Elektroantriebe mit Akku haben ganz klar die Nase vorne. Was am stärksten für sie spricht, ist ihre hohe Effizienz. Denn sie wirkt sich positiv bei den Kosten und der Umweltbelastung aus. Diesel und Benzin, aber auch Wasserstoff und E‑Fuels schneiden hier deutlich schlechter ab.
Wie groß sind die Unterschiede?
Man kann berechnen, wie viel der eingesetzten Energie tatsächlich am Rad ankommt. Beim E-Auto sind es rund 70 Prozent. Wasserstoff liegt bei etwa 27 Prozent. E‑Fuels landen wegen der vielen chemischen Zwischenschritte bei ungefähr 10 Prozent Effizienz.
Woran liegt das?
Jeder Umwandlungsprozess kostet ca. 30 Prozent Energie – CO₂ aus der Luft holen, Strom in Wasserstoff umwandeln, diesen weiter zu Treibstoff synthetisieren.

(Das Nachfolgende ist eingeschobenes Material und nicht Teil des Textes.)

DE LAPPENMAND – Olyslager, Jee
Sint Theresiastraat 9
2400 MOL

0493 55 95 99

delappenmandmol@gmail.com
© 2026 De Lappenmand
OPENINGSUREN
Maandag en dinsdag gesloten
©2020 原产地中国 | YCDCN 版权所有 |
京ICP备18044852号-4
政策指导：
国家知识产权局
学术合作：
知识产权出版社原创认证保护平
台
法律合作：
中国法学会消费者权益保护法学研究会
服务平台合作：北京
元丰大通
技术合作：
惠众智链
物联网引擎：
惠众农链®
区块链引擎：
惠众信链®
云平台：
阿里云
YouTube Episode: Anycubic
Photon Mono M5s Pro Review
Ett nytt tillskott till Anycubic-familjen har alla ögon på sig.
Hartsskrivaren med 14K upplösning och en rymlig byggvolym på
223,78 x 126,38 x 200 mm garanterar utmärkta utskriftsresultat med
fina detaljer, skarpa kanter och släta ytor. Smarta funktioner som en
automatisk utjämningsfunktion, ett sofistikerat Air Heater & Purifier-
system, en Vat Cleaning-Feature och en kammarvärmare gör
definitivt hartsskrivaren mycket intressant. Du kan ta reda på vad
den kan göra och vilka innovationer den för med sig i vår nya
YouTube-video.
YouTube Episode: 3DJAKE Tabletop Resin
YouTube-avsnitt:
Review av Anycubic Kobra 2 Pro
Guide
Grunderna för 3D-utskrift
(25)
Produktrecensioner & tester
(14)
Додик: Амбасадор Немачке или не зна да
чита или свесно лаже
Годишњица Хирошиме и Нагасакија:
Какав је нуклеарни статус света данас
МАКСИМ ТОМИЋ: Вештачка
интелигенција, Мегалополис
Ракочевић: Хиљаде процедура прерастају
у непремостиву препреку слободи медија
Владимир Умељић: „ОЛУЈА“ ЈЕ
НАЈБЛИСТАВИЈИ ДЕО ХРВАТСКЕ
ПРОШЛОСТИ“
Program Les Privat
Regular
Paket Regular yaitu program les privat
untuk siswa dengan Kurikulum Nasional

Am Ende braucht ein E‑Fuel‑Auto für 100 Kilometer grob 200 Kilowattstunden an eingesetzter elektrischer Energie, ein Elektroauto mit Batterie etwa 20.

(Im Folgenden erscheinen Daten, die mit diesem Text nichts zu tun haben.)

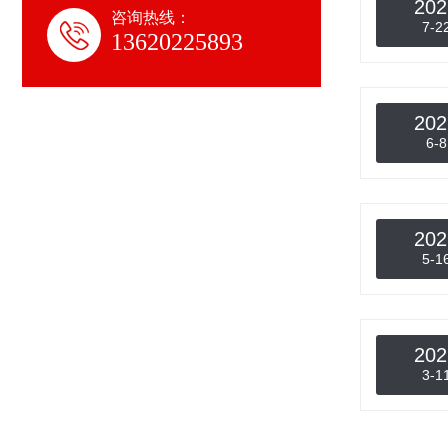
202
咨询热线：
7-2
13620225893
202
6-8
202
5-1
202
3-1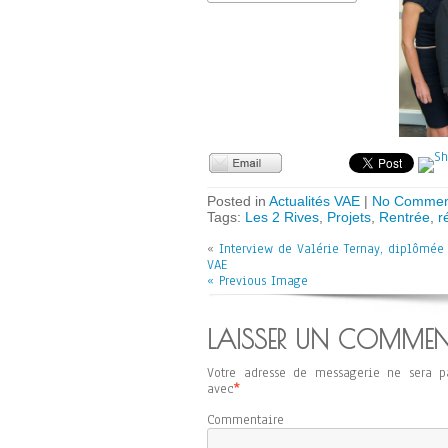
Posted in
Actualités VAE
|
No Commen
Tags:
Les 2 Rives
,
Projets
,
Rentrée
,
r
«
Interview de Valérie Ternay, diplômée 
VAE
« Previous Image
LAISSER UN COMMEN
Votre adresse de messagerie ne sera p
avec
*
Commentaire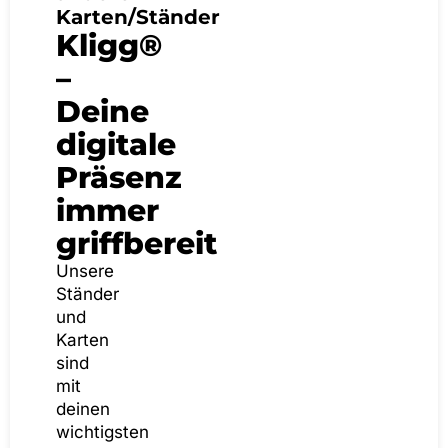
Karten/Ständer
Kligg®
–
Deine
digitale
Präsenz
immer
griffbereit
Unsere
Ständer
und
Karten
sind
mit
deinen
wichtigsten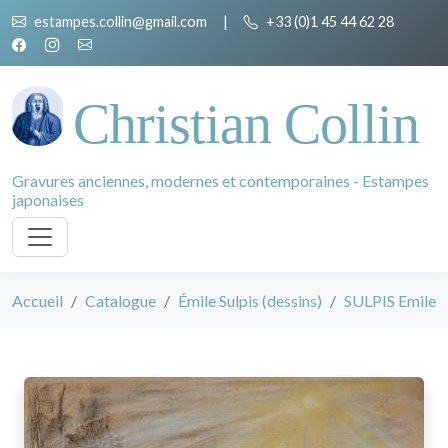
estampes.collin@gmail.com
|
+33 (0)1 45 44 62 28
Christian Collin
Gravures anciennes, modernes et contemporaines - Estampes
japonaises
Accueil
Catalogue
Émile Sulpis (dessins)
SULPIS Emile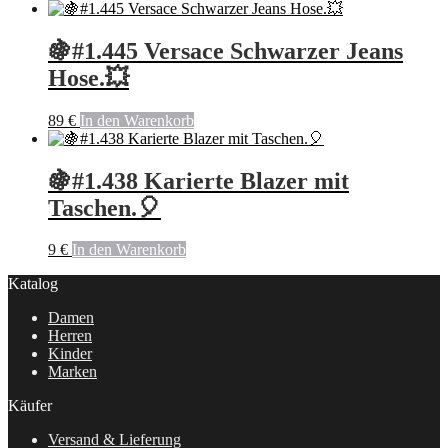
🍇#1.445 Versace Schwarzer Jeans
Hose.💥
89
€
In den Warenkorb
🍇#1.438 Karierte Blazer mit
Taschen.🎈
9
€
In den Warenkorb
Katalog
Damen
Herren
Kinder
Marken
Käufer
Versand & Lieferung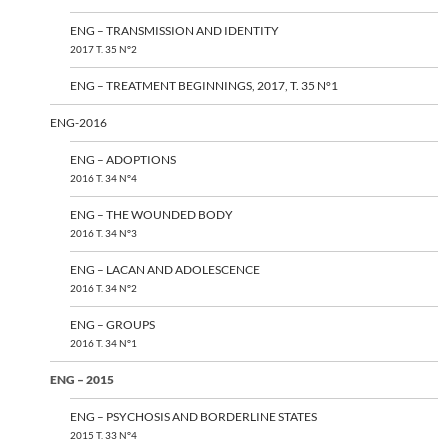
ENG – TRANSMISSION AND IDENTITY
2017 T. 35 N°2
ENG – TREATMENT BEGINNINGS, 2017, T. 35 N°1
ENG-2016
ENG – ADOPTIONS
2016 T. 34 N°4
ENG – THE WOUNDED BODY
2016 T. 34 N°3
ENG – LACAN AND ADOLESCENCE
2016 T. 34 N°2
ENG – GROUPS
2016 T. 34 N°1
ENG – 2015
ENG – PSYCHOSIS AND BORDERLINE STATES
2015 T. 33 N°4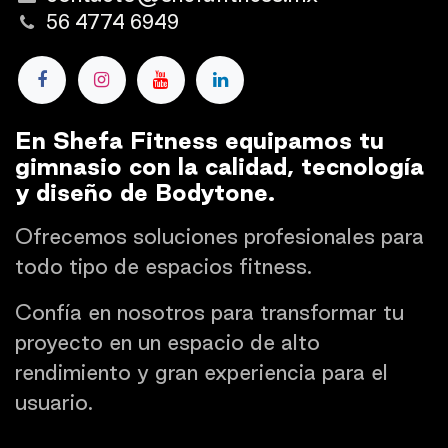
56 4774 6949
En Shefa Fitness equipamos tu
gimnasio con la calidad, tecnología
y diseño de Bodytone.
Ofrecemos soluciones profesionales para
todo tipo de espacios fitness.
Confía en nosotros para transformar tu
proyecto en un espacio de alto
rendimiento y gran experiencia para el
usuario.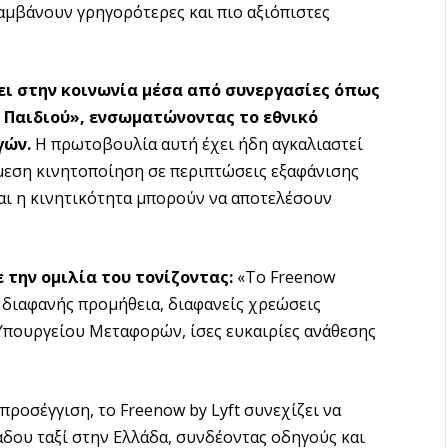
αμβάνουν γρηγορότερες και πιο αξιόπιστες
ει στην κοινωνία μέσα από συνεργασίες όπως
υ Παιδιού», ενσωματώνοντας το εθνικό
γών.
Η πρωτοβουλία αυτή έχει ήδη αγκαλιαστεί
άμεση κινητοποίηση σε περιπτώσεις εξαφάνισης
και η κινητικότητα μπορούν να αποτελέσουν
την ομιλία του τονίζοντας:
«Το Freenow
ι διαφανής προμήθεια, διαφανείς χρεώσεις
Υπουργείου Μεταφορών, ίσες ευκαιρίες ανάθεσης
ροσέγγιση, το Freenow by Lyft συνεχίζει να
δου ταξί στην Ελλάδα, συνδέοντας οδηγούς και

Das Bild vom Otto‑Motor als „fahrende Heizung“ gilt also trotz der Weiterentwicklung der letzten Jahre noch immer?
Ganz klar, ja. Daran hat sich substanziell nichts geändert. Besonders irreführend ist deshalb das Schlagwort vom „hocheffizienten Verbrenner“. Von hoher Effizienz zu sprechen, wenn der Motor etwa 30 Prozent der Energie nutzt, ist schlicht Unsinn. Das ist, wie wenn wir immer mehr als die Hälfte unseres Essens wegwerfen würden.
An der Steigerung der Effizienz der Verbrennungsmotoren wird trotzdem intensiv geforscht. Wie viel Potenzial steckt noch darin?

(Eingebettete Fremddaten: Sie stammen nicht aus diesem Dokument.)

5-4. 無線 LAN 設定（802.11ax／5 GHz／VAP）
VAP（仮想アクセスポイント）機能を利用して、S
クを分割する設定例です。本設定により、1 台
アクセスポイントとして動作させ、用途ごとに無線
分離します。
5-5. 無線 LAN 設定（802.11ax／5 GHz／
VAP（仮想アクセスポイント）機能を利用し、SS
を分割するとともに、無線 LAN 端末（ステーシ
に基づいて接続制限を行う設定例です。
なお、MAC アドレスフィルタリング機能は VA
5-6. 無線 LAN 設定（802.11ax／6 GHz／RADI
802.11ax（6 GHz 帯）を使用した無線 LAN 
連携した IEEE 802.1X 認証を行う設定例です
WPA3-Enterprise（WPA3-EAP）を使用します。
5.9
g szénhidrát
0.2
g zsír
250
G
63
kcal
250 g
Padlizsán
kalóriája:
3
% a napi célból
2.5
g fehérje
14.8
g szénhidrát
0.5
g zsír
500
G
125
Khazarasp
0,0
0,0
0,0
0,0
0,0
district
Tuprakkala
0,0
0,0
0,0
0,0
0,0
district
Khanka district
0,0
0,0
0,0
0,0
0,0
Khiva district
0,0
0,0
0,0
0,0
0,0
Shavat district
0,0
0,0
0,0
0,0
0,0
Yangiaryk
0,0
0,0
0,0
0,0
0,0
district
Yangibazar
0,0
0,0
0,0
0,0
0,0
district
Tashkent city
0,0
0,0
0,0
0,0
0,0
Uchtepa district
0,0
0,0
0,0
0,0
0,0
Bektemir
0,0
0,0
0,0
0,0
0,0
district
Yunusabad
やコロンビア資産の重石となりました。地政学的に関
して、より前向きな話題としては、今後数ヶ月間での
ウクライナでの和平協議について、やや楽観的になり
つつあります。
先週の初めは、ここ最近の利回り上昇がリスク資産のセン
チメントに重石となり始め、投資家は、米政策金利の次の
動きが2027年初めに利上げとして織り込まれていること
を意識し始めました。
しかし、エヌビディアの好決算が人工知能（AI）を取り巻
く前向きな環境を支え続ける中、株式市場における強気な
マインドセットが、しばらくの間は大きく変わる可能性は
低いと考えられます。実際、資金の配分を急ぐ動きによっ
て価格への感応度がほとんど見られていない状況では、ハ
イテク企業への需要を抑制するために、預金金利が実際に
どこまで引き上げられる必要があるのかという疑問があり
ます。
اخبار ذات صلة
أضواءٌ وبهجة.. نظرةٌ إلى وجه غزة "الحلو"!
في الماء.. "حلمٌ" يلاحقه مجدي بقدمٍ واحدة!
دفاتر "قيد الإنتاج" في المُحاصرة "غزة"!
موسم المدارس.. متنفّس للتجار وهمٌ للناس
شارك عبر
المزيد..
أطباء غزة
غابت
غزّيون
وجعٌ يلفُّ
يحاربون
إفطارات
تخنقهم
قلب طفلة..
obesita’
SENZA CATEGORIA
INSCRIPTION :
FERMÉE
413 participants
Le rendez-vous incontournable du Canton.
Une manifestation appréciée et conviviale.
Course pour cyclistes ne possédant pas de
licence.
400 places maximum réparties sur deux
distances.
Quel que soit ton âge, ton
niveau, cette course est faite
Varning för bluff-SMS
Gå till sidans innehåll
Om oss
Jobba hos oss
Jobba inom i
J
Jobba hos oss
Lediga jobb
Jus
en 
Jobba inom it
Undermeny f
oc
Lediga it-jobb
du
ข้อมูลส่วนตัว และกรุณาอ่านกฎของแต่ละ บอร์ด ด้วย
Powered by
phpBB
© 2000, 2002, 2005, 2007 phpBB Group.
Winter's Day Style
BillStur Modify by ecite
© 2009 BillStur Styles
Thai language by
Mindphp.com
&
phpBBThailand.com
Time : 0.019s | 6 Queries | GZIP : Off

Da ist aufgrund physikalischer Gesetze nicht mehr viel zu machen. Sehr große Dieselmotoren kommen auf etwa 45 Prozent. Darüber hinaus wird jeder zusätzliche Prozentpunkt immer schwerer zu erreichen. Weitere Steigerungen würden unverhältnismäßige Kosten in der Entwicklung erzeugen.
Lithium‑Ionen‑Akkus sind Standard im Elektroauto. Welche Herausforderungen ergeben sich bei der Beschaffung und Verarbeitung ihrer Rohstoffe?
Tatsächlich ist Lithium selbst kein besonders seltener Rohstoff. Wirklich „Seltene Erden“ wie Neodym oder Dysprosium braucht man vor allem für starke Magneten in Elektromotoren, nicht in der Batterie. Sie stammen zu großen Teilen aus China, sind aber grundsätzlich ersetzbar. Manche Hersteller setzen deswegen bereits auf Motoren ohne Seltene Erden und verwenden statt Dauermagneten klassische Kupferspulen.
Bei Lithium gibt es dagegen große Vorkommen, etwa in Australien und Südamerika. Allerdings ist ihr Abbau oftmals wasserintensiv und damit ökologisch problematisch.